Oxenford also believes that, “in a broader sense, there may be reform of how the FCC does business.”
GOP Commissioners Pai and O’Rielly have suggested process reform, “to make the actions of the FCC more transparent so that interested parties know what issues are on the table and what rules are being considered before they are adopted,” Oxenford says.
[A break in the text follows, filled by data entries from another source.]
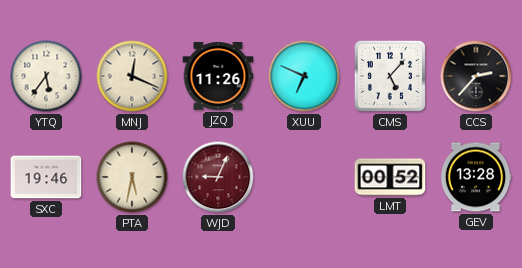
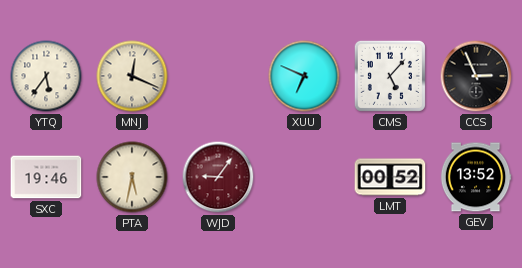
JZQ: 11:26 -> none
CCS: 2:37 -> 2:56
WJD: 9:04 -> 9:06
GEV: 13:28 -> 13:52
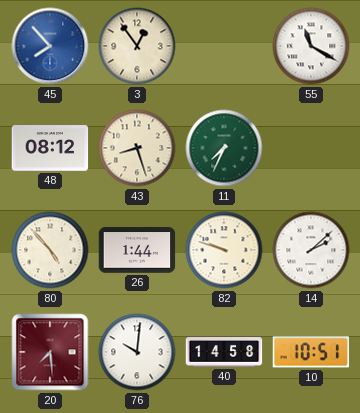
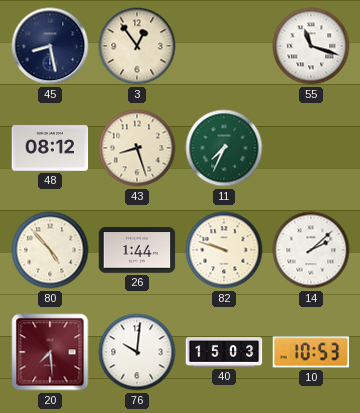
45: 7:53 -> 8:28
45 dial: blue -> navy
55: 11:20 -> 11:18
40: 14:58 -> 15:03
10: 10:51 -> 10:53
“This is clearly important so that the rules, before they are adopted by the FCC, can be vetted by those affected to be sure that no inadvertent ‘gotchas’ result from imprecise language in the rule,” he continues. “Timing of FCC decisions is also important, so that the FCC expeditiously moves on matters that can affect the businesses of broadcasters and other regulated entities. It would also be expected that these Commissioners will be concerned with the costs of implementing regulations that are adopted – and especially how regulations affect the small companies to which they apply. So often rules are adopted that may make sense, or may be feasibly implemented, in large markets, but which are a real burden to those stations in smaller markets.”